Acordo UE-Mercosul: carro importado sem imposto deverá ser realidade após 2043

Assinado em 17 de janeiro de 2026, após uma negociação de 26 anos, o acordo de livre comércio entre o Mercosul e União Europeia vai demorar para ter efeito prático no mercado automotivo nacional.

Primeiro, será necessária a aprovação do acordo no parlamento europeu e em cada um dos países do Mercosul. Segundo José Pimenta, diretor de relações governamentais e comércio internacional da BMJ Consultoria, isso deve levar entre 1 ano (com otimismo) e 3 anos (com pessimismo).

Após a ratificação, para os carros a combustão, por exemplo, do ano 0 ao ano 6, será apenas um período de transição. A partir do ano 7 do acordo começará a redução das alíquotas. Elas ficarão zeradas somente no ano 15.
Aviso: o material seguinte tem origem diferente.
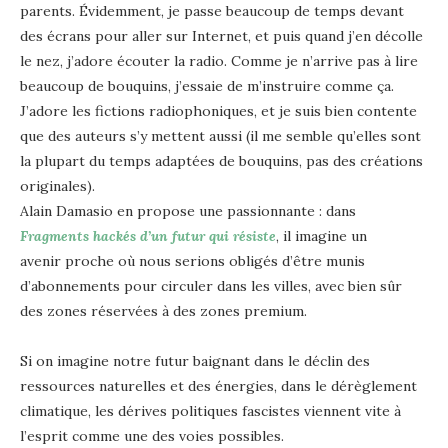
parents. Évidemment, je passe beaucoup de temps devant
des écrans pour aller sur Internet, et puis quand j’en décolle
le nez, j’adore écouter la radio. Comme je n’arrive pas à lire
beaucoup de bouquins, j’essaie de m’instruire comme ça.
J’adore les fictions radiophoniques, et je suis bien contente
que des auteurs s’y mettent aussi (il me semble qu’elles sont
la plupart du temps adaptées de bouquins, pas des créations
originales).
Alain Damasio en propose une passionnante : dans
Fragments hackés d’un futur qui résiste
, il imagine un
avenir proche où nous serions obligés d’être munis
d’abonnements pour circuler dans les villes, avec bien sûr
des zones réservées à des zones premium.
Si on imagine notre futur baignant dans le déclin des
ressources naturelles et des énergies, dans le dérèglement
climatique, les dérives politiques fascistes viennent vite à
l’esprit comme une des voies possibles.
Atualmente, o Brasil, que faz parte do Mercosul, paga 35% de alíquota para a importação de carros da Europa.

A conta da previsão é a seguinte:

• O livre comércio entre os países deve demorar até 3 anos para ser aprovado entre os países do Mercosul e no parlamento europeu, ou seja, entre 2026 e 2028, na pior das hipóteses.

• A partir do ano 0, 2029, começaria a contar o período de transição de seis anos – sem reduções de taxas.

• O acordo começará a ter efeitos práticos para o mercado automotivo nacional em 2035, quando começará o ano 7, período de queda gradual dos impostos.

• As taxas zeradas ocorreriam somente em 2043, no ano 15, quando há a isenção da alíquota para carros a combustão.

“Quando a gente olha para essa negociação, muita gente pensa em abertura de mercado, acesso a insumos mais baratos de uma maneira rápida. Isso não vai acontecer. Mas o principal ganho, que tem que ficar muito claro, é o ganho em termos de previsibilidade. O que o mundo quer é previsibilidade, em um mundo imprevisível”, afirma Pimenta.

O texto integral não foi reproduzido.